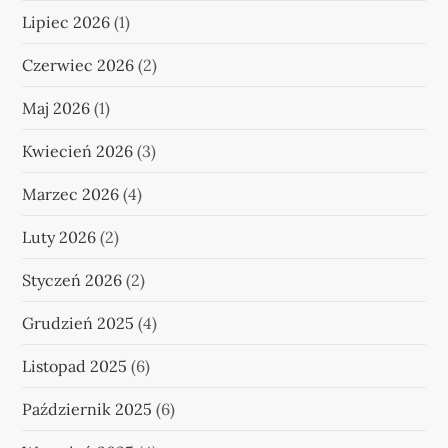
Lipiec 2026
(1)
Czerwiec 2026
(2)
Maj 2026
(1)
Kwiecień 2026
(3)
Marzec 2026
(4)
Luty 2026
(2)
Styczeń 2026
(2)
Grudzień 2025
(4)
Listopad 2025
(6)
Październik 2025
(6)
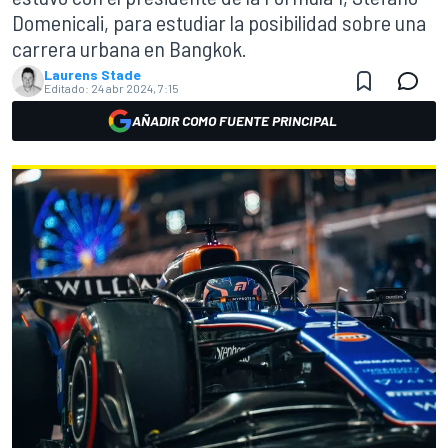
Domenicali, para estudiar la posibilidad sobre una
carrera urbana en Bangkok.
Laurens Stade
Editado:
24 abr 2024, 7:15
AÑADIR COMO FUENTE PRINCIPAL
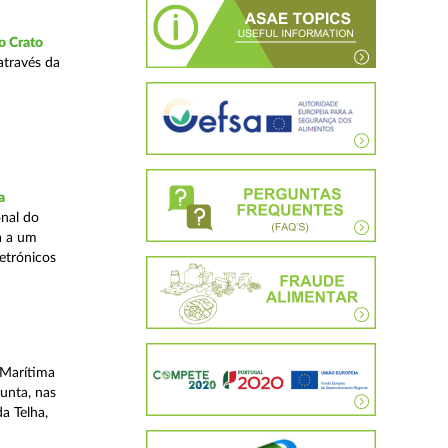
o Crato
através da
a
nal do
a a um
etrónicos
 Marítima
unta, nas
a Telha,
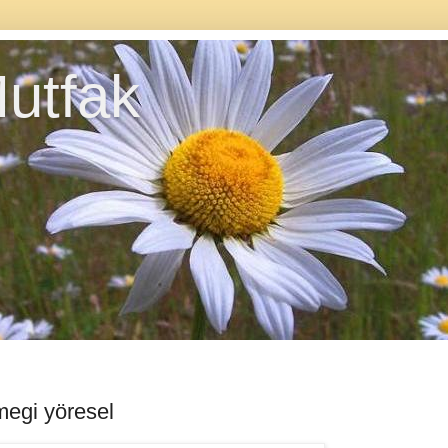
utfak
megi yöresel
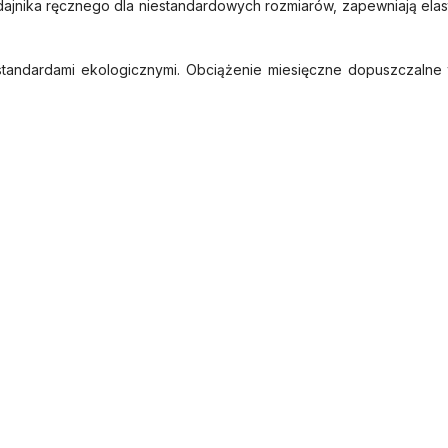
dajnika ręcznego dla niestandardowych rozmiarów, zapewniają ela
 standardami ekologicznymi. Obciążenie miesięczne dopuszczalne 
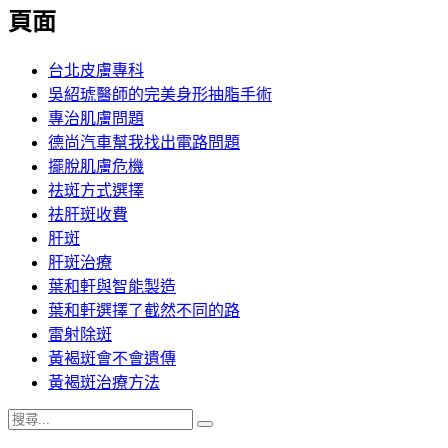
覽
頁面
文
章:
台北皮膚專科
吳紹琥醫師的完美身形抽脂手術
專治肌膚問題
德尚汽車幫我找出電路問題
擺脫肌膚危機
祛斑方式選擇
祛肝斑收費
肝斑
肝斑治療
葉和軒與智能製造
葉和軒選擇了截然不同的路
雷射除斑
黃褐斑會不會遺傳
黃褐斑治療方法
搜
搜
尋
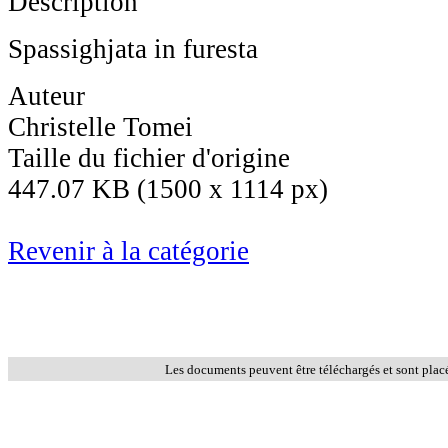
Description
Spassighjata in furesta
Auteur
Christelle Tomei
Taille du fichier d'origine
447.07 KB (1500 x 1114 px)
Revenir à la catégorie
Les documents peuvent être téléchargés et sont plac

____________________

Print the full listing again exactly, and drop every image from it.

Lipiec 2026
(1)
Czerwiec 2026
(2)
Maj 2026
(1)
Kwiecień 2026
(3)
Marzec 2026
(4)
Luty 2026
(2)
Styczeń 2026
(2)
Grudzień 2025
(4)
Listopad 2025
(6)
Październik 2025
(6)
Domenicali, para estudiar la posibilidad sobre una
carrera urbana en Bangkok.
Laurens Stade
Editado:
24 abr 2024, 7:15
AÑADIR COMO FUENTE PRINCIPAL
o Crato
através da
a
nal do
a a um
etrónicos
 Marítima
unta, nas
a Telha,
utfak
megi yöresel
dajnika ręcznego dla niestandardowych rozmiarów, zapewniają ela
 standardami ekologicznymi. Obciążenie miesięczne dopuszczalne 
覽
頁面
文
章:
台北皮膚專科
吳紹琥醫師的完美身形抽脂手術
專治肌膚問題
德尚汽車幫我找出電路問題
擺脫肌膚危機
祛斑方式選擇
祛肝斑收費
肝斑
肝斑治療
葉和軒與智能製造
葉和軒選擇了截然不同的路
雷射除斑
黃褐斑會不會遺傳
黃褐斑治療方法
搜
搜
尋
Description
Spassighjata in furesta
Auteur
Christelle Tomei
Taille du fichier d'origine
447.07 KB (1500 x 1114 px)
Revenir à la catégorie
Les documents peuvent être téléchargés et sont plac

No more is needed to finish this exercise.